EXERCISE DIRECTIONS: Each line that has the string "Clash" must be copied from the records below.

Collected data entries:
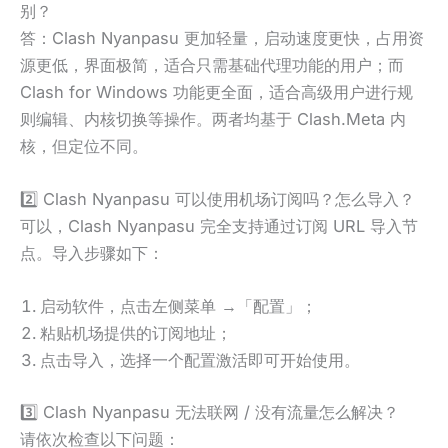
别？
答：Clash Nyanpasu 更加轻量，启动速度更快，占用资
源更低，界面极简，适合只需基础代理功能的用户；而
Clash for Windows 功能更全面，适合高级用户进行规
则编辑、内核切换等操作。两者均基于 Clash.Meta 内
核，但定位不同。
2️⃣ Clash Nyanpasu 可以使用机场订阅吗？怎么导入？
可以，Clash Nyanpasu 完全支持通过订阅 URL 导入节
点。导入步骤如下：
启动软件，点击左侧菜单 →「配置」；
粘贴机场提供的订阅地址；
点击导入，选择一个配置激活即可开始使用。
3️⃣ Clash Nyanpasu 无法联网 / 没有流量怎么解决？
请依次检查以下问题：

TASK ANSWER:
答：Clash Nyanpasu 更加轻量，启动速度更快，占用资
Clash for Windows 功能更全面，适合高级用户进行规
则编辑、内核切换等操作。两者均基于 Clash.Meta 内
2️⃣ Clash Nyanpasu 可以使用机场订阅吗？怎么导入？
可以，Clash Nyanpasu 完全支持通过订阅 URL 导入节
3️⃣ Clash Nyanpasu 无法联网 / 没有流量怎么解决？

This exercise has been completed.